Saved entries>

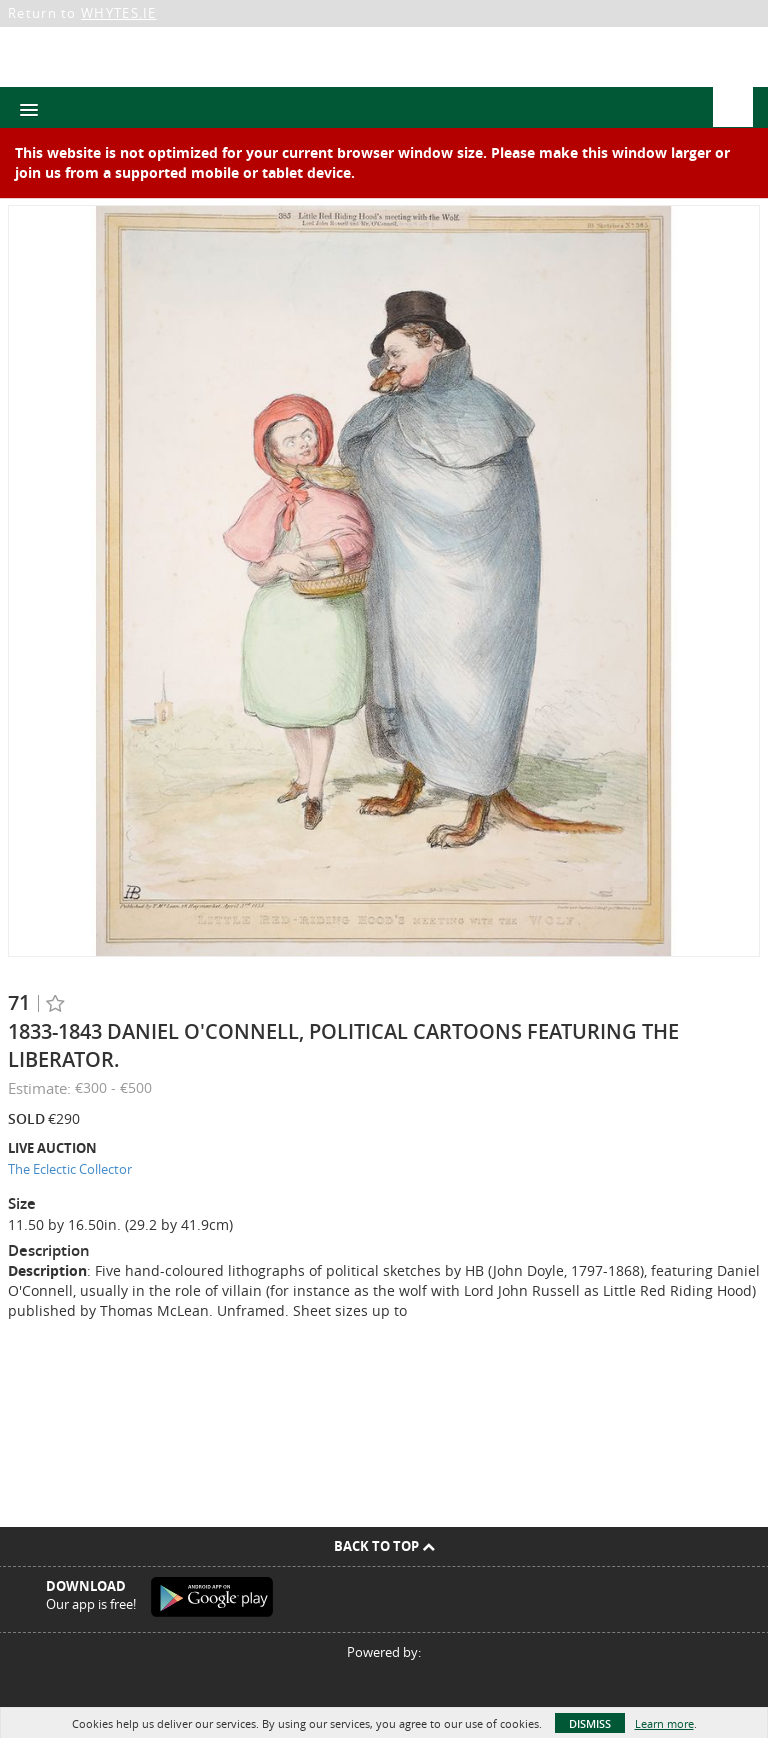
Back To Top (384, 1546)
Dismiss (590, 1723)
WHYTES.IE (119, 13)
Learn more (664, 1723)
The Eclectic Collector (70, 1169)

* * *

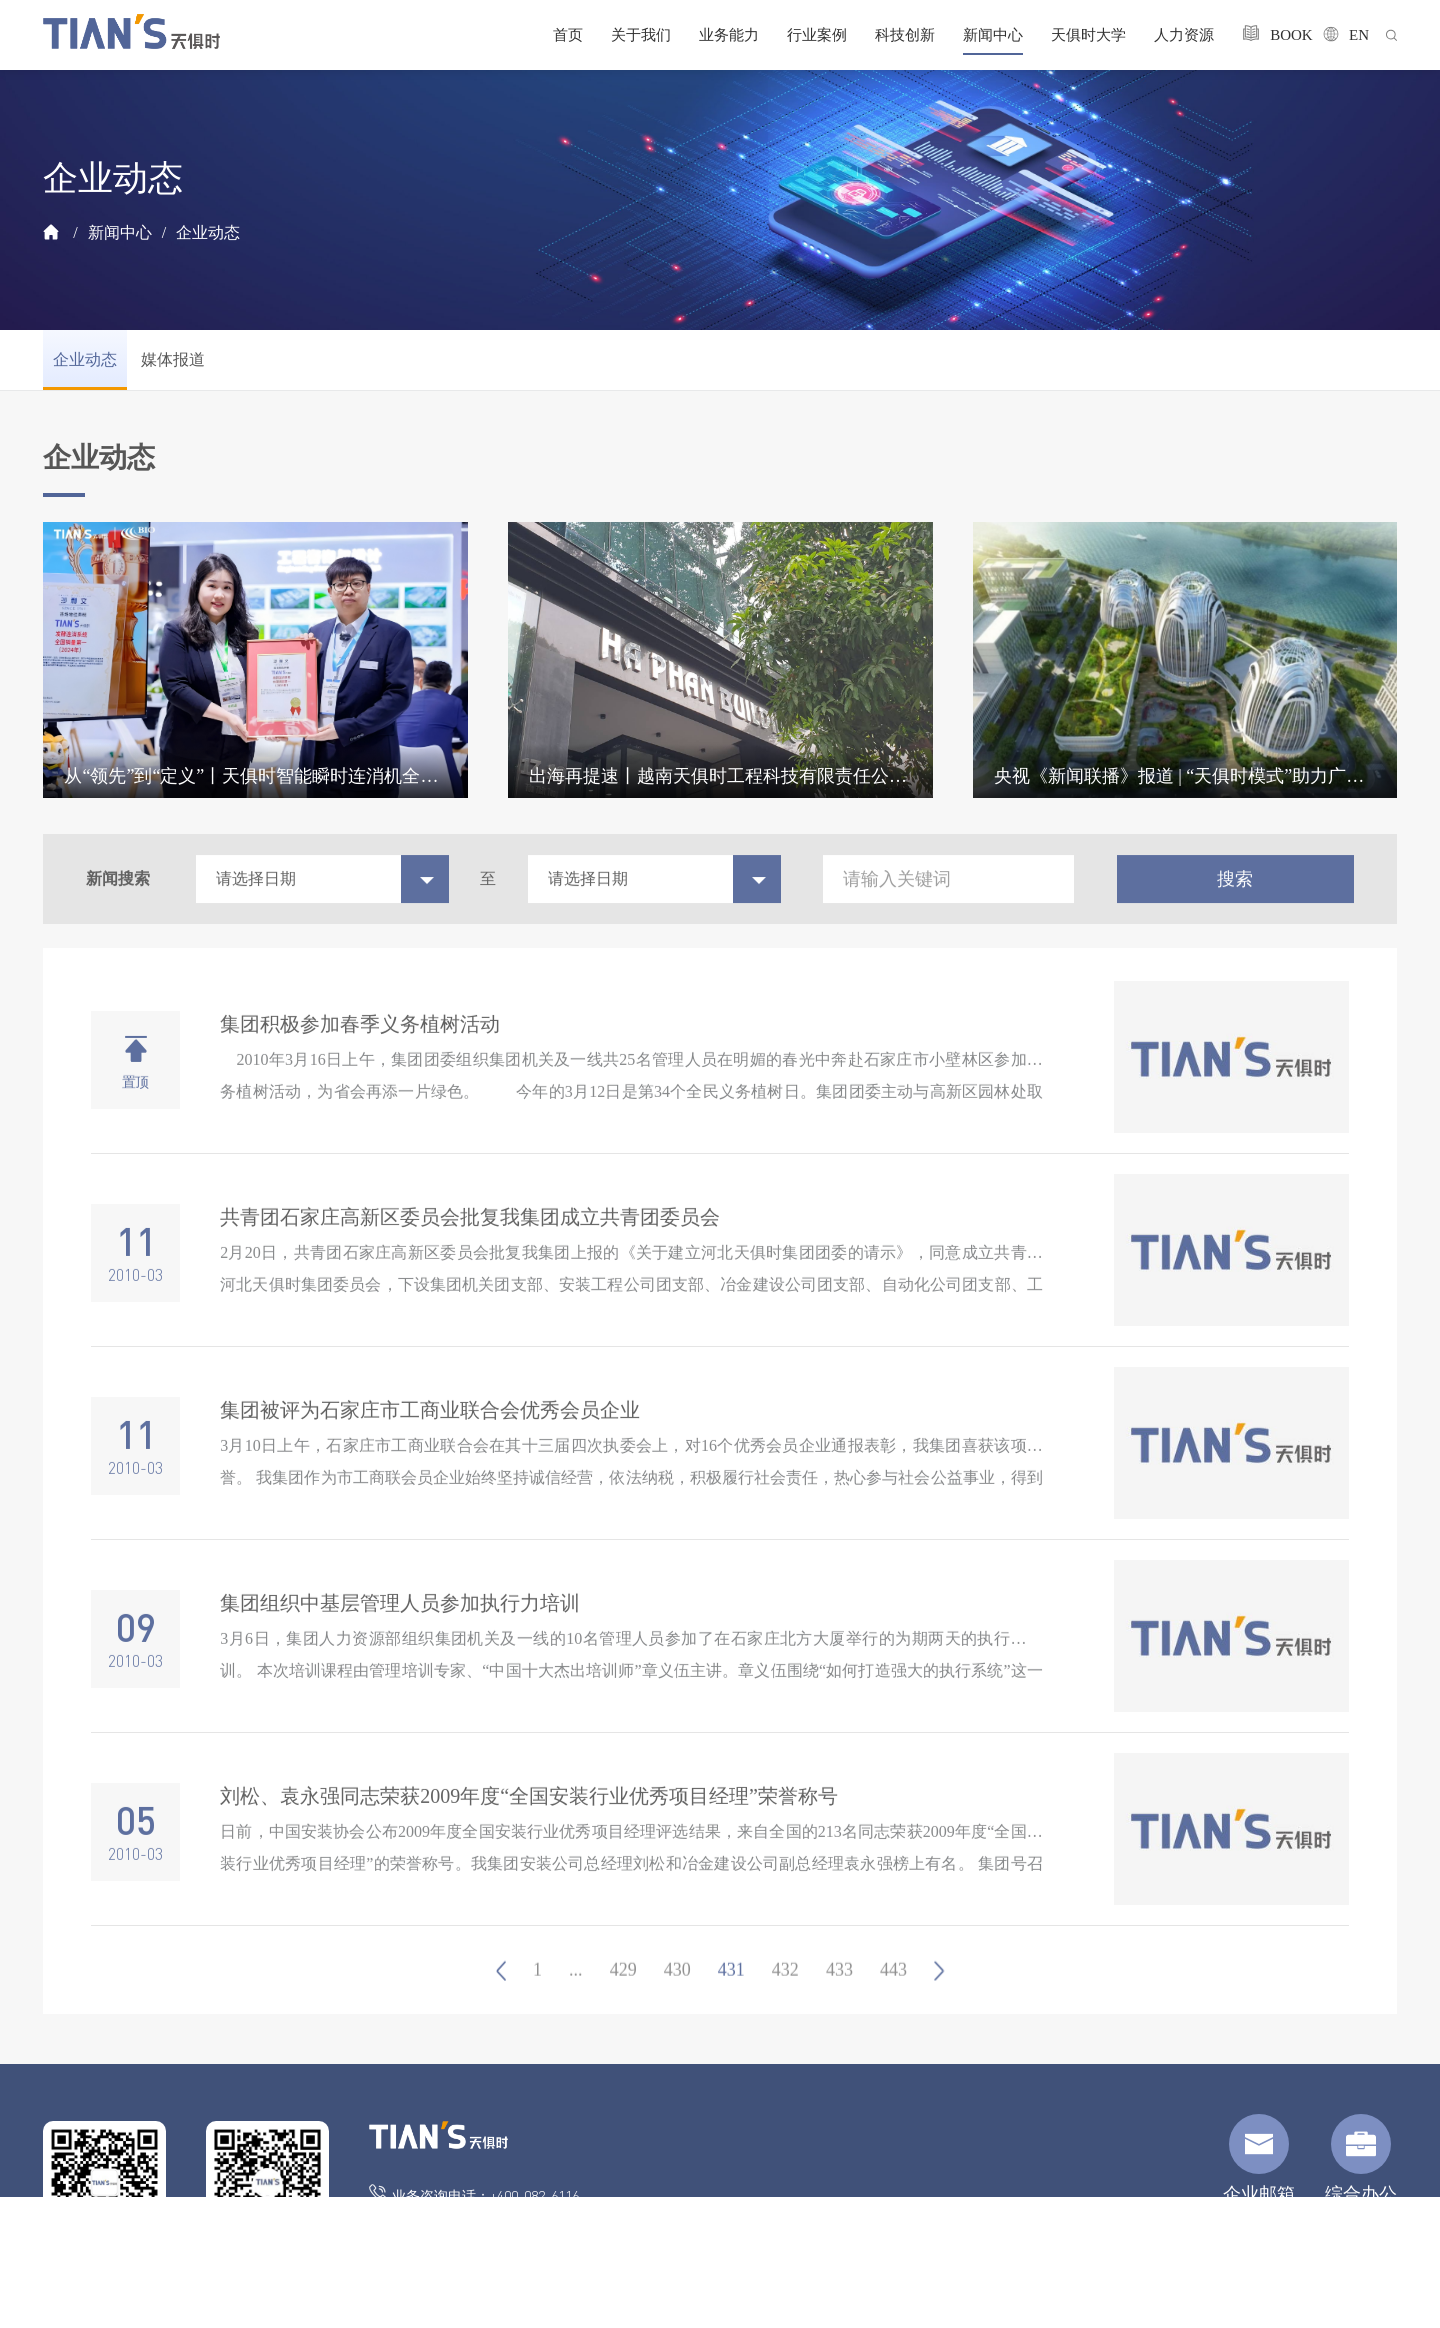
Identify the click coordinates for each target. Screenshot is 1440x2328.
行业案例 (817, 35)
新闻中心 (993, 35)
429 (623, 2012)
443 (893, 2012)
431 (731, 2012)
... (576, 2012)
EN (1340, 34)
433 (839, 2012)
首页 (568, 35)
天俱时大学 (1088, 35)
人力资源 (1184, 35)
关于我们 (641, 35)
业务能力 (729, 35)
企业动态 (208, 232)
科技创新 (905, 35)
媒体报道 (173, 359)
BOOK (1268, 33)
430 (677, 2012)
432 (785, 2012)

Exercise> Within the data above, the lines from the one with "443 (893, 2012)" to the one with "432 (785, 2012)" must be repeated exactly; no other line belongs in the answer.

Result>
443 (893, 2012)
431 (731, 2012)
... (576, 2012)
EN (1340, 34)
433 (839, 2012)
首页 (568, 35)
天俱时大学 (1088, 35)
人力资源 (1184, 35)
关于我们 (641, 35)
业务能力 (729, 35)
企业动态 (208, 232)
科技创新 (905, 35)
媒体报道 (173, 359)
BOOK (1268, 33)
430 (677, 2012)
432 (785, 2012)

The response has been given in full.